Data extracts:
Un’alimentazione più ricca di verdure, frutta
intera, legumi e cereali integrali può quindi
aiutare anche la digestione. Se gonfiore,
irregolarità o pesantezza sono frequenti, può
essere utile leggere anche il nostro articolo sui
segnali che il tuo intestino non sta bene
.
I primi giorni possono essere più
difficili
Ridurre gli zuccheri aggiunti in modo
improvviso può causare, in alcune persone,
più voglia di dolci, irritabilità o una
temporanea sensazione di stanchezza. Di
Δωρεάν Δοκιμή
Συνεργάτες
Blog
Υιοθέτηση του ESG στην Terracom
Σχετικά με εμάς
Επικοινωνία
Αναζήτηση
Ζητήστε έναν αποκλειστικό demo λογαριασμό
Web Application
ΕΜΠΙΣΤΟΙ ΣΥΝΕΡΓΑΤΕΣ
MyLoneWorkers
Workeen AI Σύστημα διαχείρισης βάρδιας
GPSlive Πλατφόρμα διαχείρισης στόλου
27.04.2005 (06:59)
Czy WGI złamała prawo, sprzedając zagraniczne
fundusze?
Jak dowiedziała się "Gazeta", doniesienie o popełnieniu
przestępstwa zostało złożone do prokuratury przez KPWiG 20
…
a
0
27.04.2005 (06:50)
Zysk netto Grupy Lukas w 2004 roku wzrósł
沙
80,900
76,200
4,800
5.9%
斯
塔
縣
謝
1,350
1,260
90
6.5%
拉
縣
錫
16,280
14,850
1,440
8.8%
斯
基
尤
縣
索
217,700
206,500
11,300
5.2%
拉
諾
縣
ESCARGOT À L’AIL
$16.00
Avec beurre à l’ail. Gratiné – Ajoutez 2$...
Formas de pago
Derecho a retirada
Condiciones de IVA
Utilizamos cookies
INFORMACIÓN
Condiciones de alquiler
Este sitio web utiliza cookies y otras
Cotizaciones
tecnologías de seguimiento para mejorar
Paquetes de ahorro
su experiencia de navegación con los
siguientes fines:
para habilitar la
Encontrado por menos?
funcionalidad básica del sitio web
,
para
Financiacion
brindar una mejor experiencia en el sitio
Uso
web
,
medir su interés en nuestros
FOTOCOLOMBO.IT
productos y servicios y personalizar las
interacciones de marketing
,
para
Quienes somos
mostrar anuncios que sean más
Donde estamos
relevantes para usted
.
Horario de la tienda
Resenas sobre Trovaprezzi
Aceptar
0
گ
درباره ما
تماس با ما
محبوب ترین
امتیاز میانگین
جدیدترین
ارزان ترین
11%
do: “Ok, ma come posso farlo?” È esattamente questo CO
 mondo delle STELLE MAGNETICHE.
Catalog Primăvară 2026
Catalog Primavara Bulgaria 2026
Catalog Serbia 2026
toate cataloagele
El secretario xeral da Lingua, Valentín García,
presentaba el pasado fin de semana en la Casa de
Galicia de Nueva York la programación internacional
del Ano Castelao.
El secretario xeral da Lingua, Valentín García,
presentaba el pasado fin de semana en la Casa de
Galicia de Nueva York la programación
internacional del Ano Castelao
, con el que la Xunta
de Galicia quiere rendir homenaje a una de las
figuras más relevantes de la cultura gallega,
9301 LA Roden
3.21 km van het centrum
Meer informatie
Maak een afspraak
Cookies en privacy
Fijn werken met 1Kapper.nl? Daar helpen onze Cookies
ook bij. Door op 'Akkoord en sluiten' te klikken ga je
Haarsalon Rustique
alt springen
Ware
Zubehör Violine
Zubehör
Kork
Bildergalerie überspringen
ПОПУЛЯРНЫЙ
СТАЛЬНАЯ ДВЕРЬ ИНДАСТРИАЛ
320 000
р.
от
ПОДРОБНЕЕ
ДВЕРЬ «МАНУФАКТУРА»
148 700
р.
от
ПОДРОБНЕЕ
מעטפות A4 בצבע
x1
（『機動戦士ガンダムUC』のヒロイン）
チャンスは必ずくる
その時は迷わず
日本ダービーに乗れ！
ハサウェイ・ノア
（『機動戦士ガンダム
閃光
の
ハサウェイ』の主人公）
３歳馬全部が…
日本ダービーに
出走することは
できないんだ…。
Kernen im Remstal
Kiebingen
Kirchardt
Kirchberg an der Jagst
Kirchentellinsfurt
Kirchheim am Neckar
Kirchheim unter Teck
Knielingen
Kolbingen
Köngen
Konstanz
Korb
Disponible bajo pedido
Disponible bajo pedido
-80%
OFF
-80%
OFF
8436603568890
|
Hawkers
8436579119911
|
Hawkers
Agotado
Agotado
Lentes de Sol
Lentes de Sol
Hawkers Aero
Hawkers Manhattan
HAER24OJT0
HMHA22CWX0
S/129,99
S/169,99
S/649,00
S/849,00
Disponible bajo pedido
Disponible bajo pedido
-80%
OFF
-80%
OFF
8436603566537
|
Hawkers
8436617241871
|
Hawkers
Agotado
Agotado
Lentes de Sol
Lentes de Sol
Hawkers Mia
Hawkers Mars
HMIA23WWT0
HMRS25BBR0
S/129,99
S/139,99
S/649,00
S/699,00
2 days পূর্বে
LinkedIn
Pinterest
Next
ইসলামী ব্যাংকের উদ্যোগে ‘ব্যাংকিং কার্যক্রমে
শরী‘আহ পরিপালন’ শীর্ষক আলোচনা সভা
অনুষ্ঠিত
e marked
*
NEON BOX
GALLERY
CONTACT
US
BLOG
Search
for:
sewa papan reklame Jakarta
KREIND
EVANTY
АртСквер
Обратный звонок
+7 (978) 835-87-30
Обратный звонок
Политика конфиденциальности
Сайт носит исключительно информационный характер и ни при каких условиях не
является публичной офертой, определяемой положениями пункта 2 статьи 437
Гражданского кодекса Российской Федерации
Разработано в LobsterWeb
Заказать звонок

Exercise goal: Each line of the entries above that includes the string "Condiciones" should be copied out.

Result below:
Condiciones de IVA
Condiciones de alquiler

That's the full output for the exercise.